La Chambre a conclu qu’il y a des motifs substantiels de croire que Yekatom aurait commis ces crimes conjointement avec d’autres ou par l’intermédiaire d’autres personnes ou, à titre subsidiaire, aurait ordonné la commission de ces crimes. Ngaïssona aurait apporté son aide, son concours ou toute autre forme d’assistance à la commission. A titre subsidiaire, ce dernier aurait contribué de toute autre manière à leur commission par un groupe de personnes agissant dans un but commun. La Chambre a également conclu qu’il y a des motifs substantiels de croire que Yekatom aurait commis les crimes de guerre de conscription, d’enrôlement et d’utilisation d’enfants de moins de 15 ans.

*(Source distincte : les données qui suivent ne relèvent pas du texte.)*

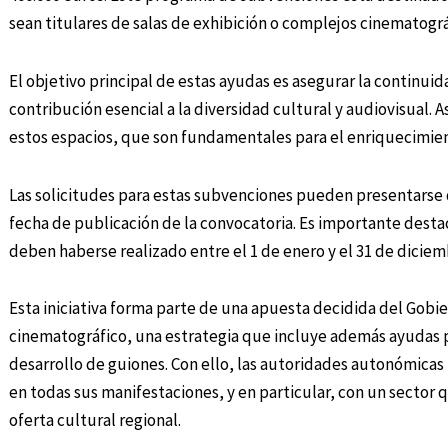
sean titulares de salas de exhibición o complejos cinematográ
El objetivo principal de estas ayudas es asegurar la continuida
contribución esencial a la diversidad cultural y audiovisual. A
estos espacios, que son fundamentales para el enriquecimien
Las solicitudes para estas subvenciones pueden presentarse d
fecha de publicación de la convocatoria. Es importante destac
deben haberse realizado entre el 1 de enero y el 31 de diciem
Esta iniciativa forma parte de una apuesta decidida del Gobie
cinematográfico, una estrategia que incluye además ayudas p
desarrollo de guiones. Con ello, las autoridades autonómica
en todas sus manifestaciones, y en particular, con un sector q
oferta cultural regional.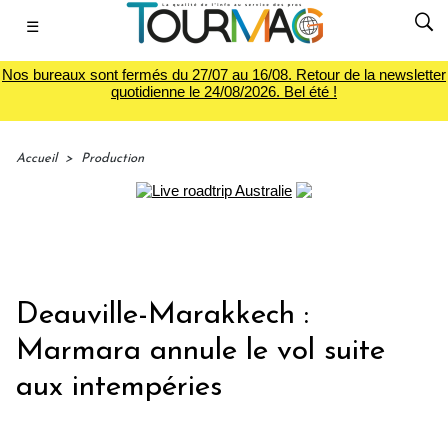
☰
Nos bureaux sont fermés du 27/07 au 16/08. Retour de la newsletter
quotidienne le 24/08/2026. Bel été !
Accueil
>
Production
Deauville-Marakkech :
Marmara annule le vol suite
aux intempéries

Il les a poussé à participer activement à des hostilités conjointement avec d’autres ou par le biais d’autres personnes ou, à titre subsidiaire, aurait ordonné la commission de ces crimes. La Chambre a refusé de confirmer les charges restantes qui n’étaient pas étayées par les éléments de preuve présentés par le Procureur. La décision relative à la confirmation des charges ne sert qu’à déterminer si l’affaire du Procureur doit faire l’objet d’un procès. Elle n’établit pas la culpabilité des deux accusés présumés innocents jusqu’à ce que leur culpabilité ait été établie au-delà de tout doute raisonnable devant la Cour.

La Chambre Préliminaire II, composée du juge Antoine Kesia-Mbe Mindua (juge président), de la juge Tomoko Akane et du juge Rosario Salvatore Aitala, a fondé sa décision sur les éléments de preuve présentés par le Procureur et la Défense lors de l’audience tenue du 19 au 25 septembre et le 11 octobre 2019 ainsi que leurs observations orales et écrites. La Défense et le Procureur ne peuvent pas faire directement appel de la décision confirmant les charges. Cependant, ils peuvent demander à la Chambre Préliminaire II l’autorisation d’en faire appel. Le délai pour une telle demande commencera à courir après que la traduction de la décision en français aura été notifiée.